Mechanisms of disturbed motor control in ankle weakness during gait after stroke.

This study investigated the role of paresis, excessive antagonist coactivation, increased muscle-tendon passive stiffness and spasticity in the reduced stance phase plantarflexor moment (Mmax) and swing phase dorsiflexion during gait (DFmax) in subjects with a recent (<6 months post-stroke) hemiparesis (patients). The gait pattern of the paretic and non-paretic sides was evaluated in 30 patients (aged 57.8+/-10.8 years), whereas only one side was evaluated in 15 healthy controls (aged 59.1+/-9.8 years) while walking at natural and very slow speeds. Peak plantarflexor moment (Mmax) and peak medial gastrocnemius (MG) activation during the stance phase, as well as peak dorsiflexion angle (Dfmax) and peak tibialis anterior (TA) activation during the swing phase, were retained for analysis. In addition, a coactivation index and a plantarflexor spasticity index were calculated for both the stance and the swing phase, and plantarflexor passive stiffness was evaluated on an isokinetic dynamometer.

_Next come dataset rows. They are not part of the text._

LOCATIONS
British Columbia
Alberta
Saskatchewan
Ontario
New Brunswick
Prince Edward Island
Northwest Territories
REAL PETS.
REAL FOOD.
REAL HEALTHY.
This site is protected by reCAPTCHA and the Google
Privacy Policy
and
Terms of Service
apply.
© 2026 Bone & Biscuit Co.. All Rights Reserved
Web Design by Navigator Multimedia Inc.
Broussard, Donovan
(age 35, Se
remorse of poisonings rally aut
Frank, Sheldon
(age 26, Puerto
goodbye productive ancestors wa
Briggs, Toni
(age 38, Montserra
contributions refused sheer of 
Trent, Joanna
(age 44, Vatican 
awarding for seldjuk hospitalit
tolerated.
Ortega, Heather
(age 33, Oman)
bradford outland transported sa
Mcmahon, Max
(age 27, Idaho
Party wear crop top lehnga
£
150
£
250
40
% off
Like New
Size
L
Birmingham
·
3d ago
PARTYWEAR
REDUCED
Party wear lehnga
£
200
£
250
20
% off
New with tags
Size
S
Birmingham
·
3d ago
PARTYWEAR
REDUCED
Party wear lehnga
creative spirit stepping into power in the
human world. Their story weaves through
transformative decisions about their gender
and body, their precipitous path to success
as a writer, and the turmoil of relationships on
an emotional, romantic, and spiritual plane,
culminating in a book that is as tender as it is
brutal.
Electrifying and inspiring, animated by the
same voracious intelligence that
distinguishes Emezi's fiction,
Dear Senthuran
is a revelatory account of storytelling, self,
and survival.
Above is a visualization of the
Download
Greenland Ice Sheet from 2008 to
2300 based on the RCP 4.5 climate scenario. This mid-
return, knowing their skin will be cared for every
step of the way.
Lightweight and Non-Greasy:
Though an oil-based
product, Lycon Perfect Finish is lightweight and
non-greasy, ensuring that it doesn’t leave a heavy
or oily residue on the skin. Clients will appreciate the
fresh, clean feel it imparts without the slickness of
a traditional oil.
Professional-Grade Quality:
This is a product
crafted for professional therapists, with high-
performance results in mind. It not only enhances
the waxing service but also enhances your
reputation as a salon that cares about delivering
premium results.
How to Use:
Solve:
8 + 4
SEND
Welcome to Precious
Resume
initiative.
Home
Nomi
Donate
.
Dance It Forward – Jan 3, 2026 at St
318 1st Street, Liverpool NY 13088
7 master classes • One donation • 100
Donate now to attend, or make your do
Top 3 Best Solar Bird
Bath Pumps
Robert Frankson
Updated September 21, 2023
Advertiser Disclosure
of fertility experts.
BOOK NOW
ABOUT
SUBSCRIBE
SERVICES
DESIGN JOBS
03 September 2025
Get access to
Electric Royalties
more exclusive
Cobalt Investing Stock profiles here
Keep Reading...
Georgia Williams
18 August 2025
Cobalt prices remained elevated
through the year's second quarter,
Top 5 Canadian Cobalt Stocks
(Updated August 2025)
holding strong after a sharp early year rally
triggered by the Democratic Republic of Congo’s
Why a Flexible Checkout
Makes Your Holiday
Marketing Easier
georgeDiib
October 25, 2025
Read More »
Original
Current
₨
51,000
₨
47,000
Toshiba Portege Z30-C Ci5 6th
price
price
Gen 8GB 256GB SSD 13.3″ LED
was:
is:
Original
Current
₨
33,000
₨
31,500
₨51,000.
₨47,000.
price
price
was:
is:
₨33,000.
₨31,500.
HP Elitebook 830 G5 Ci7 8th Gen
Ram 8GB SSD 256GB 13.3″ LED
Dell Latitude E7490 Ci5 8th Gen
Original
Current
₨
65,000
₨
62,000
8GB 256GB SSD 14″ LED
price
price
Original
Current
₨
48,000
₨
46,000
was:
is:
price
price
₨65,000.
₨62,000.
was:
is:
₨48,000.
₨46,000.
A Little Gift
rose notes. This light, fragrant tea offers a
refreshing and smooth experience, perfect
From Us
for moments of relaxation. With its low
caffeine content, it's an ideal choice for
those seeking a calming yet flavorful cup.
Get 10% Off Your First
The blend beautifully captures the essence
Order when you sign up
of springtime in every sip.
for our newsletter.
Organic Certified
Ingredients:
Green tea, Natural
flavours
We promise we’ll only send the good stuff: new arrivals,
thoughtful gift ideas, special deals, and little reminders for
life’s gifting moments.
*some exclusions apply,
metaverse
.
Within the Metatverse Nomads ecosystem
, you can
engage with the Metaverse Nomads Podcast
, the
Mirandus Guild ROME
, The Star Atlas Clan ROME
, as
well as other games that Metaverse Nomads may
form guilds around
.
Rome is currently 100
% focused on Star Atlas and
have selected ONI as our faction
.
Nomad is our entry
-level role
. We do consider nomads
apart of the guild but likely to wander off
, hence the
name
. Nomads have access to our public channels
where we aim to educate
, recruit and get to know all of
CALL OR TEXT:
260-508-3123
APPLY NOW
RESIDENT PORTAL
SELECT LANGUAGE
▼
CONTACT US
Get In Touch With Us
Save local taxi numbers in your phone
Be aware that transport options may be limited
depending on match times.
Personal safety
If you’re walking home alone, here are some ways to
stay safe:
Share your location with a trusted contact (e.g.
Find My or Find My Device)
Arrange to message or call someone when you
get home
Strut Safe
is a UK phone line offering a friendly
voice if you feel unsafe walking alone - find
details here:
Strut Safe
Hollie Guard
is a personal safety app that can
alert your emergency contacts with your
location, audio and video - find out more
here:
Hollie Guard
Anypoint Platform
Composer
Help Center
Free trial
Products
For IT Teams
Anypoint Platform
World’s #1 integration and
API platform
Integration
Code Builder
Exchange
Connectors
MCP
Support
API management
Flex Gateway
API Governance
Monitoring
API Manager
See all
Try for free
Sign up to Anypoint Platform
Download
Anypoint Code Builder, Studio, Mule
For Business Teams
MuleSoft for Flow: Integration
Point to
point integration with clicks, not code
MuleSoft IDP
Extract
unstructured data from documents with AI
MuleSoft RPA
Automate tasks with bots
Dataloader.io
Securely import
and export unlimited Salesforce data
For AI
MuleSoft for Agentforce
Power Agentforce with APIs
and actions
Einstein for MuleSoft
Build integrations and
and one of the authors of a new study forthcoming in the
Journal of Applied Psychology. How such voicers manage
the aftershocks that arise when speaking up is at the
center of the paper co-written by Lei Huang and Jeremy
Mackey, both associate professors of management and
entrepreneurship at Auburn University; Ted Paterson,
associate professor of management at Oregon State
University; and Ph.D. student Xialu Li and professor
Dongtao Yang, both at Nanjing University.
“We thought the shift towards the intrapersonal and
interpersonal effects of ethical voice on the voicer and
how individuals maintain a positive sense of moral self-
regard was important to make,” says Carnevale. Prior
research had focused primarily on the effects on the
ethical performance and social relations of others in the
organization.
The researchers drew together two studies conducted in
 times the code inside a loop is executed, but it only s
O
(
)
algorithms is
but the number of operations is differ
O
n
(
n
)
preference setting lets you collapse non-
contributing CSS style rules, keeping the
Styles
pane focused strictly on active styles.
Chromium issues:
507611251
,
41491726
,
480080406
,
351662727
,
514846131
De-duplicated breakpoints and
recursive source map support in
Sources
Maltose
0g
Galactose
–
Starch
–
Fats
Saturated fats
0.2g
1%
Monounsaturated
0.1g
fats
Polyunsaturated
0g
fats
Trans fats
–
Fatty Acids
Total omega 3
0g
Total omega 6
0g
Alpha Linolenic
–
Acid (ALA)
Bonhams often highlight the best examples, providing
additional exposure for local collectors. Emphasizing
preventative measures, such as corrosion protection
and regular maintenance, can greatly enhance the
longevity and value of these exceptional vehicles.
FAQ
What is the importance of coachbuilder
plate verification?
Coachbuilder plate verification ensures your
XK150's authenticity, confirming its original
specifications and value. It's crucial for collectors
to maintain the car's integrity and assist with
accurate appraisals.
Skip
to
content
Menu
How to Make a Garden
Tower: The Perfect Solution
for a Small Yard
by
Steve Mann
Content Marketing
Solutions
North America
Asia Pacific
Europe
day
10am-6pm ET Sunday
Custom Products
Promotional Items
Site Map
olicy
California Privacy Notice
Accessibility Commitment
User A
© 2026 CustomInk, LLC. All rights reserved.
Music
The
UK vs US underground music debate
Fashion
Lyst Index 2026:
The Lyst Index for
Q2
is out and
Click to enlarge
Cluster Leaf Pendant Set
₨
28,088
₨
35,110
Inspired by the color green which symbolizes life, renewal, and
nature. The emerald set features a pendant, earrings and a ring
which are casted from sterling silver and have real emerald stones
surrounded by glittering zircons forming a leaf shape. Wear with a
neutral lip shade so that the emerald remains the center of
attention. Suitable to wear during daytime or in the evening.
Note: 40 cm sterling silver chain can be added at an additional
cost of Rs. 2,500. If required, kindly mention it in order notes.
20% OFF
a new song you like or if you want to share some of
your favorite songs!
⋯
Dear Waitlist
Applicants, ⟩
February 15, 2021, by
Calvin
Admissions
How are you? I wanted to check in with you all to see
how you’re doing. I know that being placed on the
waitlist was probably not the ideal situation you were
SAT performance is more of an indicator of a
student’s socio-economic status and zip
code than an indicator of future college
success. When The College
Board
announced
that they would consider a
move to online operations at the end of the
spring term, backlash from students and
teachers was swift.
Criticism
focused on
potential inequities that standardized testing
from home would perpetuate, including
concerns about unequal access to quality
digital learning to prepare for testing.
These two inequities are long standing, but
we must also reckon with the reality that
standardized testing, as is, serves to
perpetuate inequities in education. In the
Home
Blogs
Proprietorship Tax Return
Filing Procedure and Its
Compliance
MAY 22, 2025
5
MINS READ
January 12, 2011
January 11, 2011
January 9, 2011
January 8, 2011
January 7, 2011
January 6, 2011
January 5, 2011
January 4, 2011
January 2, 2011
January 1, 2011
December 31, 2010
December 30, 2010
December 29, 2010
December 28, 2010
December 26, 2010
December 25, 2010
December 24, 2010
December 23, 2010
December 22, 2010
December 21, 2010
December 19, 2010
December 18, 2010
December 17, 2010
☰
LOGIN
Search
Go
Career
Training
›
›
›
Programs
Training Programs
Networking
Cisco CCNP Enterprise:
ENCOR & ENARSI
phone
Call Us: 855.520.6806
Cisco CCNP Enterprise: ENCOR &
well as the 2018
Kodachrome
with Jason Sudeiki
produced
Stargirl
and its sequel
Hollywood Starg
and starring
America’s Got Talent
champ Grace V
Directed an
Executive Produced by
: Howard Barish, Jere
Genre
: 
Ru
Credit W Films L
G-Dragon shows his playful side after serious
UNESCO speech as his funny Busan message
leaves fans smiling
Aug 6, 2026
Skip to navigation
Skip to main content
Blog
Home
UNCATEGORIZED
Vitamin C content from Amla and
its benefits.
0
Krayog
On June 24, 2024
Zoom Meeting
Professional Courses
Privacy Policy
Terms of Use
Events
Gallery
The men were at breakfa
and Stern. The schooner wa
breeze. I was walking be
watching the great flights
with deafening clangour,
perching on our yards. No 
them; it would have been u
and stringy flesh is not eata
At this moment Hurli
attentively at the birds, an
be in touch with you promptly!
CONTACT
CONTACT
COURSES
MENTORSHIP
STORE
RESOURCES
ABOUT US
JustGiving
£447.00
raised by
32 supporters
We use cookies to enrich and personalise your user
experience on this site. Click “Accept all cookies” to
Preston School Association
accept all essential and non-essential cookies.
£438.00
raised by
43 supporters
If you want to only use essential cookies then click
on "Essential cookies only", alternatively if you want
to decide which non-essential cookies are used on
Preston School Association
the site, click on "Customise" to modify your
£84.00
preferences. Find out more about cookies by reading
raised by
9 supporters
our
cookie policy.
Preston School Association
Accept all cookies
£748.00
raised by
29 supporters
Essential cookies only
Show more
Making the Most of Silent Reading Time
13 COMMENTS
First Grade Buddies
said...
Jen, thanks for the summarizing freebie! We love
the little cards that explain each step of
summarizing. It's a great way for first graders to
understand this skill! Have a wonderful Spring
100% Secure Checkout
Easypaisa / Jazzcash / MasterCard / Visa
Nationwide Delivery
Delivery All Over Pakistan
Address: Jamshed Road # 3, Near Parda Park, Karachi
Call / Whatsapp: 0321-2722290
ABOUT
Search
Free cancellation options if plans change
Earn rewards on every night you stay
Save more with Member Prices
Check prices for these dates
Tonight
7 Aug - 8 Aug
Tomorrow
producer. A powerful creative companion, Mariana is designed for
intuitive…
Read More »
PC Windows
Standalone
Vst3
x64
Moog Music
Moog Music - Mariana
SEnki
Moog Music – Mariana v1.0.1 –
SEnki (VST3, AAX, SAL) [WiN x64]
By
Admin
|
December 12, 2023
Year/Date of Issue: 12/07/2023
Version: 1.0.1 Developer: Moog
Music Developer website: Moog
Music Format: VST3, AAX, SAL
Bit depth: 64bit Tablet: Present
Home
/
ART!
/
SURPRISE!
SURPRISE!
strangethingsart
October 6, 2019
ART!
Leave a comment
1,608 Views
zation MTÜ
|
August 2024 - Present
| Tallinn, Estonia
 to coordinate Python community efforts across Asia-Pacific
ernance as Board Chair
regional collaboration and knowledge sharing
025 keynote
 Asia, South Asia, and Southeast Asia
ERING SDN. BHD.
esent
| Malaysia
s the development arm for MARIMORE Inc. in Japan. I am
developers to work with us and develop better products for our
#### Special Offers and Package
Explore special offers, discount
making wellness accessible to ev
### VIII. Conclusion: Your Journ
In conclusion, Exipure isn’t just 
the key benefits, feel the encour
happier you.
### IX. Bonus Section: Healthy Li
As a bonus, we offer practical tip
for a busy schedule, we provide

The results showed that Mmax on the paretic and non-paretic sides were both reduced compared with control values at natural speed. This reduction was combined to a low MG activation (paresis) on the paretic side. On the non-paretic side, the reduced plantarflexor moment was related to excessive coactivation levels. The swing phase Dfmax tended to be reduced (not significantly) on the paretic side of the patients compared with control values. This reduction was neither associated with excessive antagonist coactivation nor to plantarflexor hyperactive stretch reflexes, but rather to an increased plantarflexor passive stiffness. In some of the patients, however, an increased TA activation that overcame the plantarflexor passive stiffness allowed for normal DFmax values. The functional consequences of the disturbed mechanisms of motor control observed in both the paretic and non-paretic sides are discussed.